University of Colorado’s General Internal Medicine leaders have decided to block one appointment per half day clinic for all physicians and APP’s. Find out what happened!
Illustration via Microsoft Bing – Copilot
Thanks to Drs. Robert Doolan and Mark Earnest for developing and studying this idea.
THE CRISIS: Physicians and APP’s in general internal medicine primary care clinics are overburdened and leaving medical practice. How might we make a creative leap to reduce burnout with minimal impact to finances?
THE IDEA: Give the clinicians back some autonomy. Protect one appointment slot per half-day (or 2 slots in a full day) of clinic. That time slot is 100% controlled by the clinician. It could be used for:
- Working on inbasket messages (incoming patient advice requests from the patient portal; replying to telephone messages recorded by triage nurses; reviewing and/or delivering test results to patients; handling prescription requests; responding to messages from other colleagues)
- Scheduling patients at their own discretion, for example urgent requests from patients; patients being discharged from hospital
- Catching up on work (prescriptions, orders, notes) from earlier in the day
- Doing a team huddle to distribute patient care duties for each half-day
What would happen? Would the clinic lose clinical income by reducing appointment slots? Would patients be unhappy?

Our clinic leaders gave it a shot.

How did it go? Reviewing the appointment data for completed visits and for RVU’s (relative value units: a measure of clinic productivity of seeing patients) and for clinician satisfaction:

The results: pretty incredible.
An 81% reduction in burnout symptoms, and a 53% reduction in “intent to leave or cut back clinical time.” At the same time, minimal change in clinical productivity and minimal incremental cost per clinician AND totally worth reducing the $750,000 cost to replace one primary care provider.
Some clinicians used this time to tackle the large volume of inbox messages. Others used the time to complete forms for patients. I often used it to squeeze patients in after a hospital discharge, since in my full practice it may take several weeks to see me otherwise. The feeling of being able to flex my own time was surprisingly empowering.
Human autonomy, it turns out, is a big deal in our burnout equation. Instead of pushing for more AI Bots to take over human actions (yes, this is coming), increasing human autonomy can be surprisingly beneficial.
References by Drs.
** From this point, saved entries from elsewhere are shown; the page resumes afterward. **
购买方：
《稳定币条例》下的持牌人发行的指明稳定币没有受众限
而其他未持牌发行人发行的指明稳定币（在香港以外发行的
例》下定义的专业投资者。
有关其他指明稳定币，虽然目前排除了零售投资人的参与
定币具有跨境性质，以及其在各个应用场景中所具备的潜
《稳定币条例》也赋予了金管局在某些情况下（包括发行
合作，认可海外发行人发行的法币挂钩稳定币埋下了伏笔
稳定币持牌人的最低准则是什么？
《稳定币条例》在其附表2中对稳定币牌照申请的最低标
Doolan and Earnest:
Doolan R, Drake L, Fraumeni B, Schilling L, Earnest M. Right Sizing the Primary Care Template to Meet Modern Demands. Oral presentation at the Society for General Internal Medicine Annual Meeting; May 15-18, 2024; Boston, MA.
Fraumeni B, Drake L, Doolan R, Earnest M, Weir G, Schilling L. Humanity in primary care: provider perspectives on dedicated asynchronous work time. Poster presented at the Society for General Internal Medicine Annual Meeting; May 15-18, 2024; Boston, MA.
Making Comprehensive Primary Care Sustainable for the Digital Age
Poster – American Conference on Physician Health. 2023
CMIO’s take: Who else is doing this? As a participant in this study, and a beneficiary of the scheduling and cultural shift in our clinics, I totally love it. Thanks to Drs. Doolan and Earnest for this visionary adaptation.